(Page-level text extractions)
--------------------------------

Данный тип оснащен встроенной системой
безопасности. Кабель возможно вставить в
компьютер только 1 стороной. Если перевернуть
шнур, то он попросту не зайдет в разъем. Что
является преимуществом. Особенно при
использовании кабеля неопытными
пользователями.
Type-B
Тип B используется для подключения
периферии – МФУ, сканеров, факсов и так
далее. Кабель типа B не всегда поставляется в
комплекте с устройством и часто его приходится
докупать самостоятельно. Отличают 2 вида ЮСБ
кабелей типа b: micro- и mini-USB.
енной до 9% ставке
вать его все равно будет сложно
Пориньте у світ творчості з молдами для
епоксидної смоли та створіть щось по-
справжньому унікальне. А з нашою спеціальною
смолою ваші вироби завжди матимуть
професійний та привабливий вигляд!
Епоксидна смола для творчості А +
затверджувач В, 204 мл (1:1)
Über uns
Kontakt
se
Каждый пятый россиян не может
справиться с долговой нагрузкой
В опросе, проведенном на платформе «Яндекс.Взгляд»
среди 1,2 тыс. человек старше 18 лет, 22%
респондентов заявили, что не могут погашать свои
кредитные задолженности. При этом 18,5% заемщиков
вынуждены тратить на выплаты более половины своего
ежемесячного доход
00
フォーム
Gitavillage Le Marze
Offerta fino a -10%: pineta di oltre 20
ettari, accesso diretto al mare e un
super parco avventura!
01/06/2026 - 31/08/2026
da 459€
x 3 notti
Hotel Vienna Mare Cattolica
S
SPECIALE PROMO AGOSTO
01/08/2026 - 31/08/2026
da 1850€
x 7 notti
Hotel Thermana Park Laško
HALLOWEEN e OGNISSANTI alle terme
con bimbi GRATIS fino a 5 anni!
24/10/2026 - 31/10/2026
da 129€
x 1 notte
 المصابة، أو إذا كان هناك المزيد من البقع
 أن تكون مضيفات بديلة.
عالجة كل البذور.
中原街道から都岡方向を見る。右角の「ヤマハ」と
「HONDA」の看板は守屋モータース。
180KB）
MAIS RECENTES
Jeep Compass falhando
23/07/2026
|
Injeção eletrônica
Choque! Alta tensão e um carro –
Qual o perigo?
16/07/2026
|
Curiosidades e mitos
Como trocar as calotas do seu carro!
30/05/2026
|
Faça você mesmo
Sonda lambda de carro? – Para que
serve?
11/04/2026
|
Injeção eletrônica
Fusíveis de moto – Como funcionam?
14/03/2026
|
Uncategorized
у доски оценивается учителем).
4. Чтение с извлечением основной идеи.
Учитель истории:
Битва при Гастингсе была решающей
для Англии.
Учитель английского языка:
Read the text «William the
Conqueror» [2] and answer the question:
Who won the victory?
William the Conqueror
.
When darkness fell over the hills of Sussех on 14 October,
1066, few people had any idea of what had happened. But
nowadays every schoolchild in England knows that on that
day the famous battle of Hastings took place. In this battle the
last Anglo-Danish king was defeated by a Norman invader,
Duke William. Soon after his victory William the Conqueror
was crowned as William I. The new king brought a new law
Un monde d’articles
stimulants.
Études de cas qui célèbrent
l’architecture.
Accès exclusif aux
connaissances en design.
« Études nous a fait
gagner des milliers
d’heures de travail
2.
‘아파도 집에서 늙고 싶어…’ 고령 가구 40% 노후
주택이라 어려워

--------------------------------

The problem: Copy out each entry once more, character for character.

Output of the exercise:
Данный тип оснащен встроенной системой
безопасности. Кабель возможно вставить в
компьютер только 1 стороной. Если перевернуть
шнур, то он попросту не зайдет в разъем. Что
является преимуществом. Особенно при
использовании кабеля неопытными
пользователями.
Type-B
Тип B используется для подключения
периферии – МФУ, сканеров, факсов и так
далее. Кабель типа B не всегда поставляется в
комплекте с устройством и часто его приходится
докупать самостоятельно. Отличают 2 вида ЮСБ
кабелей типа b: micro- и mini-USB.
енной до 9% ставке
вать его все равно будет сложно
Пориньте у світ творчості з молдами для
епоксидної смоли та створіть щось по-
справжньому унікальне. А з нашою спеціальною
смолою ваші вироби завжди матимуть
професійний та привабливий вигляд!
Епоксидна смола для творчості А +
затверджувач В, 204 мл (1:1)
Über uns
Kontakt
se
Каждый пятый россиян не может
справиться с долговой нагрузкой
В опросе, проведенном на платформе «Яндекс.Взгляд»
среди 1,2 тыс. человек старше 18 лет, 22%
респондентов заявили, что не могут погашать свои
кредитные задолженности. При этом 18,5% заемщиков
вынуждены тратить на выплаты более половины своего
ежемесячного доход
00
フォーム
Gitavillage Le Marze
Offerta fino a -10%: pineta di oltre 20
ettari, accesso diretto al mare e un
super parco avventura!
01/06/2026 - 31/08/2026
da 459€
x 3 notti
Hotel Vienna Mare Cattolica
S
SPECIALE PROMO AGOSTO
01/08/2026 - 31/08/2026
da 1850€
x 7 notti
Hotel Thermana Park Laško
HALLOWEEN e OGNISSANTI alle terme
con bimbi GRATIS fino a 5 anni!
24/10/2026 - 31/10/2026
da 129€
x 1 notte
 المصابة، أو إذا كان هناك المزيد من البقع
 أن تكون مضيفات بديلة.
عالجة كل البذور.
中原街道から都岡方向を見る。右角の「ヤマハ」と
「HONDA」の看板は守屋モータース。
180KB）
MAIS RECENTES
Jeep Compass falhando
23/07/2026
|
Injeção eletrônica
Choque! Alta tensão e um carro –
Qual o perigo?
16/07/2026
|
Curiosidades e mitos
Como trocar as calotas do seu carro!
30/05/2026
|
Faça você mesmo
Sonda lambda de carro? – Para que
serve?
11/04/2026
|
Injeção eletrônica
Fusíveis de moto – Como funcionam?
14/03/2026
|
Uncategorized
у доски оценивается учителем).
4. Чтение с извлечением основной идеи.
Учитель истории:
Битва при Гастингсе была решающей
для Англии.
Учитель английского языка:
Read the text «William the
Conqueror» [2] and answer the question:
Who won the victory?
William the Conqueror
.
When darkness fell over the hills of Sussех on 14 October,
1066, few people had any idea of what had happened. But
nowadays every schoolchild in England knows that on that
day the famous battle of Hastings took place. In this battle the
last Anglo-Danish king was defeated by a Norman invader,
Duke William. Soon after his victory William the Conqueror
was crowned as William I. The new king brought a new law
Un monde d’articles
stimulants.
Études de cas qui célèbrent
l’architecture.
Accès exclusif aux
connaissances en design.
« Études nous a fait
gagner des milliers
d’heures de travail
2.
‘아파도 집에서 늙고 싶어…’ 고령 가구 40% 노후
주택이라 어려워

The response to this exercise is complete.